The large number of write-in candidates caused confusion at the polls, long lines at election sites, and delays at Town Hall, where employees manually counted more than 2,000 write-in votes. Township Clerk Dolores Sweeney said her office began counting the votes Tuesday night, staying until almost 2 a.m. She planned to continue counting Wednesday and expected to have final results today.

Sweeney said Wednesday that she would not release the results of the initial write-in vote count until the numbers could be rechecked.

While write-in votes had to be counted by hand, computerized tallies for the listed candidates gave incumbent William Slater 683 votes and newcomers Patricia Bennett and Christopher Lotito 503 and 165 votes, respectively.

Write-in candidates Thomas Jelleme, Jeannette Andreula, Maureen Daly and Jacquie Stivala, and incumbent Barbara Cook, awaited results of the manual count.

Voters also approved the 2005-06 school budget's $25 million tax levy, 793-413. Approval means a school tax increase of $130 on a home assessed at the township average of $184,000.

Of the 9,558 registered voters, 1,501, or 16 percent, turned out to vote. Among the ballots cast, 63 percent went to write-in votes.

Voters surveyed cited several reasons for turning out to the polls. Some were concerned about the state of the schools. Some said they were bothered by reports in the weekly Suburban Trends newspaper that Lotito, 21, was arrested for making threats to Pequannock High School when he was a student there in 2000. Lotito has refused to comment on the allegations.

Suburban Trends is published by the North Jersey Media Group, the parent corporation of The Record.

The unusual volume of write-in voting caused uncertainty at the polling sites.

"On the line, everybody was talking. 'What do we do, what do we do?'?" said Nancy Gross, who witnessed the confusion at North Boulevard School. She said some people believed three write-in votes could be entered together on the same line.

However, write-in votes must be entered one at a time on the electronic ballot machines. A voter must first press a button that says "write-in" and then type in the name on the machine's keyboard.

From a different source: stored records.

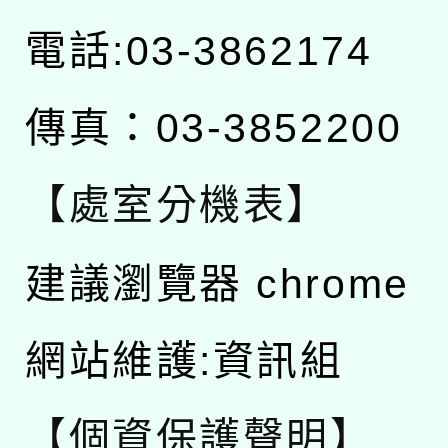
電話:03-3862174
傳真：03-3852200
【處室分機表】
建議瀏覽器 chrome
網站維護:資訊組
【個資保護聲明】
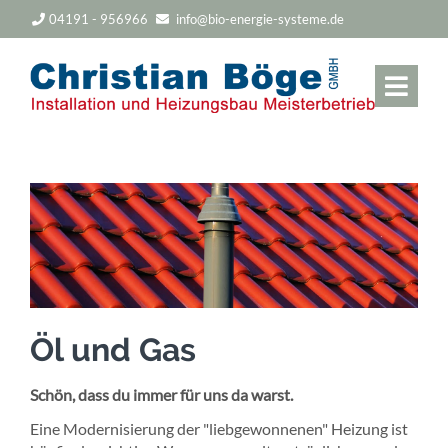
04191 - 956966
info@bio-energie-systeme.de
Öl und Gas
Schön, dass du immer für uns da warst.
Eine Modernisierung der "liebgewonnenen" Heizung ist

Sweeney said votes with multiple names on one line would not count.

"If they put three people on one line, that has to be thrown away," she said. Sweeney also said she heard that some people mistakenly pushed the "cast vote" button after entering a write-in vote, giving up their chance to vote for other candidates.

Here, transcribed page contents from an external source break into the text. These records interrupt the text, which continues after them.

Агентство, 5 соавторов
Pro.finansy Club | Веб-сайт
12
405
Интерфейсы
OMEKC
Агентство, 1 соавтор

Sweeney said she did not hear of poll workers giving out incorrect information, but conceded that casting write-in votes could be confusing.

"It was tricky. It is overwhelming when you're doing it for the first time," she said.

Some voters also cast multiple write-in votes for the same candidate. The voting machines guard against this by assigning an alphabetical code to each voter. If a person writes in the same name more than once, those votes will show the same alphabetical code, signaling to election officials that the vote should only count once.

Long lines contributed to a delay in getting the ballots, Sweeney said.

"The polls close at 9, and usually by 9:30 I have all the people back from the polling districts. There was such a long line at North Boulevard, and once people are in line you can't |turn them away. They didn't come to my office until around 10:30 p.m.," she said. That delay meant a long night at the Morris County Clerk's Office.

"Initially, I have to admit I was kind of annoyed," said Larry Brown of the County Clerk's Office. "I thought we'd be done by 11:15."

When the courier from Pequannock had not delivered the voting machine records, the clerk's office called the township. And when nobody picked up the phone, Brown became worried.

"I called the police dispatcher to say, 'Can you please send someone over to the clerk?'?" he said.

Brown became concerned that the courier might have been in an accident on the way to Morristown, but a few minutes later the courier arrived.

"It went from frustration, to concern, to sheer delight that everything was done," Brown said.